L’IA a pris en charge le recours pour le compte de l’assuré mais, par méconnaissance, n’a pas effectué les mesures conservatoires qui auraient pu préserver les droits de son client. Le client ne peut plus recourir contre le locataire. Le courtier lui ayant fait perdre la possibilité de le faire est mis en cause par son client. Lorsque l’IA est interrogé sur un domaine qu’il ne maîtrise pas (techniques de bâtiments, compétences juridiques) car en dehors de son périmètre d’intervention, on attend de l’IA qu’il renvoie l’assuré vers les personnes compétentes (assureur de protection juridique, avocat, expert…). A défaut, en cas de réponse erronée, l’erreur de l’IA peut avoir de lourdes conséquences pour l’assuré et lui faire perdre un droit à recours, ce que l’assuré ne manquera pas de lui reprocher.

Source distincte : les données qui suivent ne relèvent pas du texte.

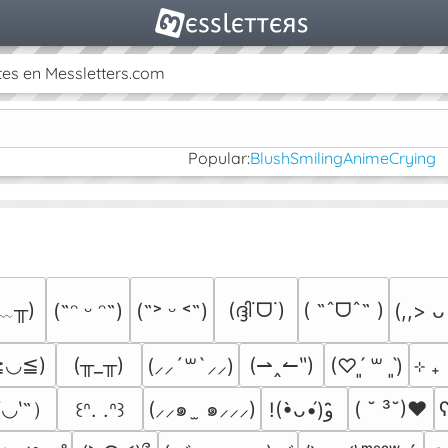
es en Messletters.com
Popular:
Blush
Smiling
Anime
Crying
﹏╥)
(ദ്ദി˙ᗜ˙)
( ˶ˆᗜˆ˵ )
(˶ᵔ ᵕ ᵔ˶)
(˶˃ ᵕ ˂˶)
(,,> ᴗ
≧◡≦)
(╥_╥)
(⇀‸↼‶)
⊹ ₊
(⸝⸝´꒳`⸝⸝)
(♡ˊ͈ ꒳ ˋ͈)
′◡‵˶）
(⸝⸝๑  ̫ ๑⸝⸝⸝)
( ˘ ³˘)♥
ʕ
꒰ᐢ. .ᐢ꒱
!(•̀ᴗ•́)و ̑̑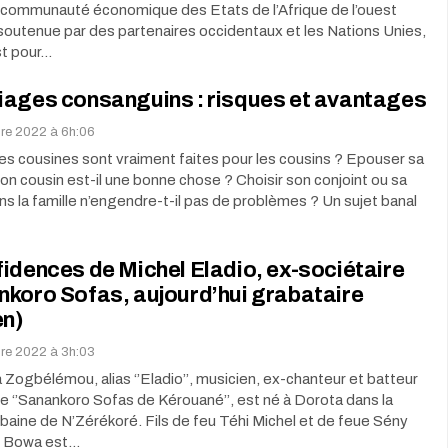
a communauté économique des Etats de l’Afrique de l’ouest
utenue par des partenaires occidentaux et les Nations Unies,
st pour…
iages consanguins : risques et avantages
bre 2022 à 6h:06
les cousines sont vraiment faites pour les cousins ? Epouser sa
on cousin est-il une bonne chose ? Choisir son conjoint ou sa
ns la famille n’engendre-t-il pas de problèmes ? Un sujet banal
idences de Michel Eladio, ex-sociétaire
nkoro Sofas, aujourd’hui grabataire
en)
bre 2022 à 3h:03
Zogbélémou, alias ‘’Eladio’’, musicien, ex-chanteur et batteur
re ‘’Sanankoro Sofas de Kérouané’’, est né à Dorota dans la
aine de N’Zérékoré. Fils de feu Téhi Michel et de feue Sény
l Bowa est…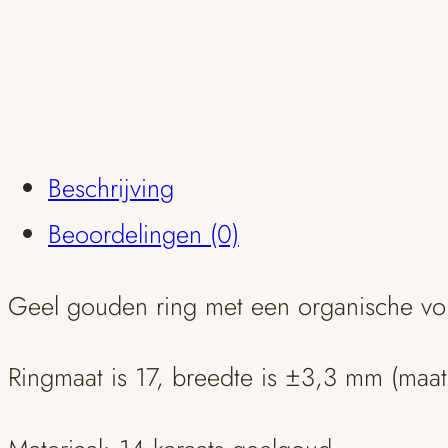
Beschrijving
Beoordelingen (0)
Geel gouden ring met een organische v
Ringmaat is 17, breedte is ±3,3 mm (maat 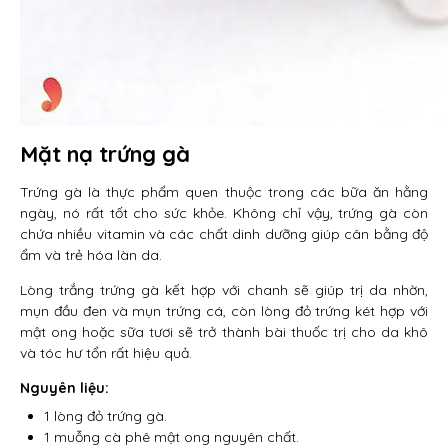
Mặt nạ trứng gà
Trứng gà là thực phẩm quen thuộc trong các bữa ăn hằng
ngày, nó rất tốt cho sức khỏe. Không chỉ vậy, trứng gà còn
chứa nhiều vitamin và các chất dinh dưỡng giúp cân bằng độ
ẩm và trẻ hóa làn da.
Lòng trắng trứng gà kết hợp với chanh sẽ giúp trị da nhờn,
mụn đầu đen và mụn trứng cá, còn lòng đỏ trứng két hợp với
mật ong hoặc sữa tươi sẽ trở thành bài thuốc trị cho da khô
và tóc hư tổn rất hiệu quả.
Nguyên liệu:
1 lòng đỏ trứng gà.
1 muỗng cà phê mật ong nguyên chất.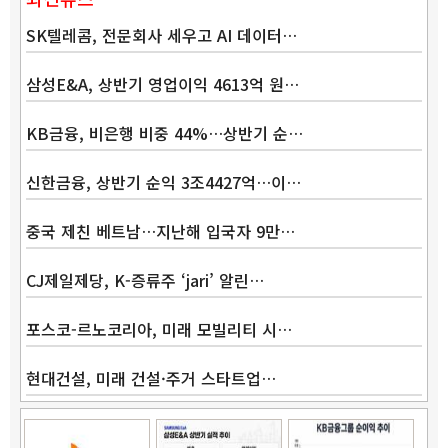
SK텔레콤, 전문회사 세우고 AI 데이터…
삼성E&A, 상반기 영업이익 4613억 원…
KB금융, 비은행 비중 44%…상반기 순…
신한금융, 상반기 순익 3조4427억…이…
중국 제친 베트남…지난해 입국자 9만…
CJ제일제당, K-증류주 ‘jari’ 알린…
포스코-르노코리아, 미래 모빌리티 시…
현대건설, 미래 건설·주거 스타트업…
Band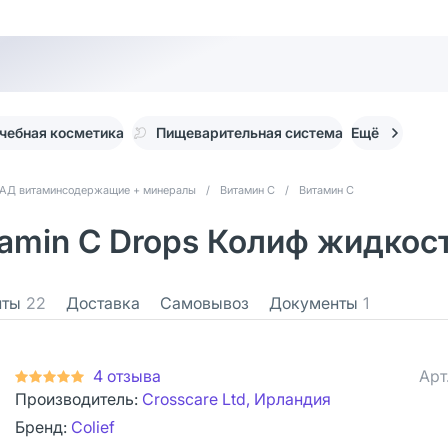
чебная косметика
Пищеварительная система
Ещё
АД витаминсодержащие + минералы
/
Витамин С
/
Витамин С
tamin C Drops Колиф жидкост
нты
22
Доставка
Самовывоз
Документы
1
4 отзыва
Арт
Производитель:
Crosscare Ltd, Ирландия
Бренд:
Colief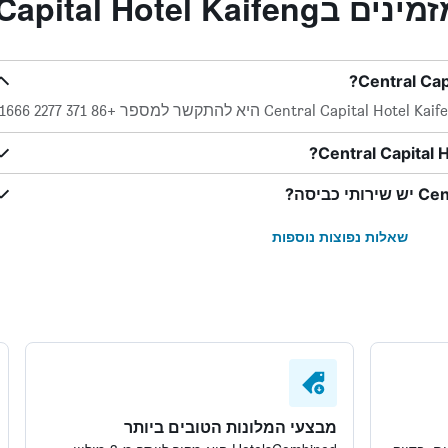
Central Capital H
שאלות נפוצות נוספות
מבצעי המלונות הטובים ביותר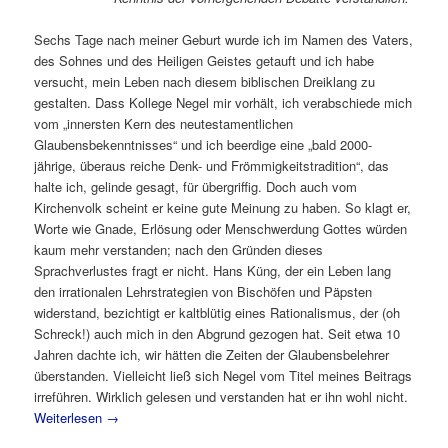
Sechs Tage nach meiner Geburt wurde ich im Namen des Vaters,
des Sohnes und des Heiligen Geistes getauft und ich habe
versucht, mein Leben nach diesem biblischen Dreiklang zu
gestalten. Dass Kollege Negel mir vorhält, ich verabschiede mich
vom „innersten Kern des neutestamentlichen
Glaubensbekenntnisses“ und ich beerdige eine „bald 2000-
jährige, überaus reiche Denk- und Frömmigkeitstradition“, das
halte ich, gelinde gesagt, für übergriffig. Doch auch vom
Kirchenvolk scheint er keine gute Meinung zu haben. So klagt er,
Worte wie Gnade, Erlösung oder Menschwerdung Gottes würden
kaum mehr verstanden; nach den Gründen dieses
Sprachverlustes fragt er nicht. Hans Küng, der ein Leben lang
den irrationalen Lehrstrategien von Bischöfen und Päpsten
widerstand, bezichtigt er kaltblütig eines Rationalismus, der (oh
Schreck!) auch mich in den Abgrund gezogen hat. Seit etwa 10
Jahren dachte ich, wir hätten die Zeiten der Glaubensbelehrer
überstanden. Vielleicht ließ sich Negel vom Titel meines Beitrags
irreführen. Wirklich gelesen und verstanden hat er ihn wohl nicht.
Weiterlesen
→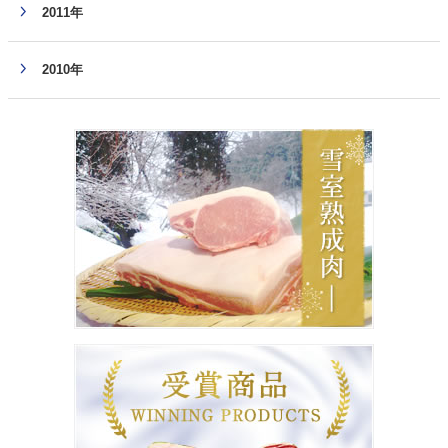
2011年
2010年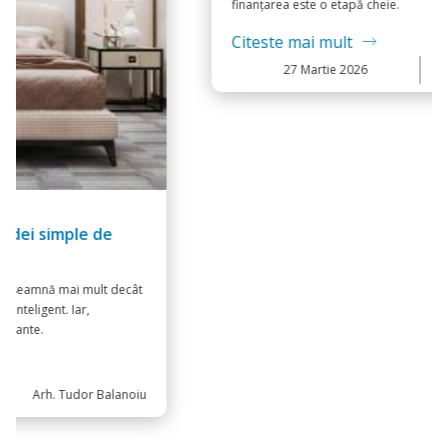
Credit pentru construcția unui proiect casa -
pași concreți
Fie că ai găsit deja inspirație într-o variantă standard sau îți
dorești una dintre acele case moderne cu design contemporan,
finanțarea este o etapă cheie.
Citeste mai mult
27
Martie 2026
Arh. Tudor Balanoiu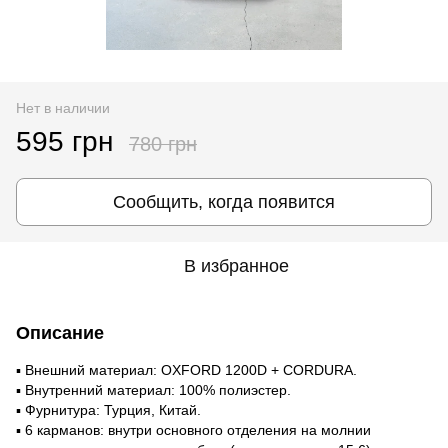
Нет в наличии
595 грн
780 грн
Сообщить, когда появится
В избранное
Описание
▪ Внешний материал: OXFORD 1200D + CORDURA.
▪ Внутренний материал: 100% полиэстер.
▪ Фурнитура: Турция, Китай.
▪ 6 карманов: внутри основного отделения на молнии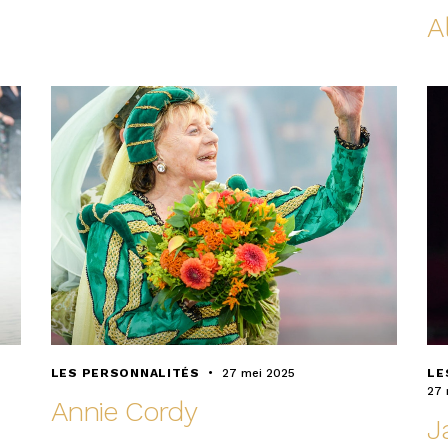
Al
LES PERSONNALITÉS
27 mei 2025
LE
27 
Annie Cordy
J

L’IA ne peut pas être décisionnaire en lieu et place de la compagnie

Comme nous l’avons rappelé précédemment, c’est le mandat qui lui a été confié qui fixe l’étendue de sa mission. Toutefois, l’IA peut se trouver en pratique dans une situation difficile, pris entre sa compagnie mandante qui tarde à prendre position sur un sinistre et un client qui s’impatiente. L’IA peut alors prendre une décision en lieu et place des services de la compagnie. La compagnie mandante de l’agent le met en cause pour avoir délivré une prise en charge pour un sinistre qui ne relevait pas de sa gestion. L’agent, sur l’insistance de l’épouse d’un artisan qui avait souscrit une garantie accident homme clé et afin de maintenir leur activité alors que l’artisan était hospitalisé, lui avait adressé un courrier pour lui confirmer que le coût du remplaçant serait pris en charge par la compagnie. Or, l’accident à l’origine de l’hospitalisation n’est pas garanti.
Dans notre exemple, l’agent qui n’avait pas les pouvoirs pour gérer ce type de sinistre, a engagé sa compagnie mandante puisque celle-ci, du fait du courrier de l’agent, n’a eu d’autre choix que de régler le sinistre. L’agent, qui n’avait pas consulté sa compagnie mandante pour obtenir un accord préalable de prise en charge, se voit exposé au recours de la compagnie au titre des sommes qu’elle a été contrainte de régler pour avoir délivré une prise en charge pour un sinistre qui ne relevait pas de sa gestion.

Préservation des intérêts, trouver le juste équilibre

Le métier d’IA est un métier riche, passionnant mais exigeant. Le client est toujours pressé, il veut souvent tout et tout de suite. La compagnie quant à elle attend également beaucoup de l’IA. C’est donc souvent à l’IA qu’il incombe de trouver le juste équilibre entre la préservation des intérêts de la compagnie et ceux de l’assuré, le tout, sans omettre de préserver les siens. Mais c’est également cette valeur ajoutée qui en fait un partenaire indispensable.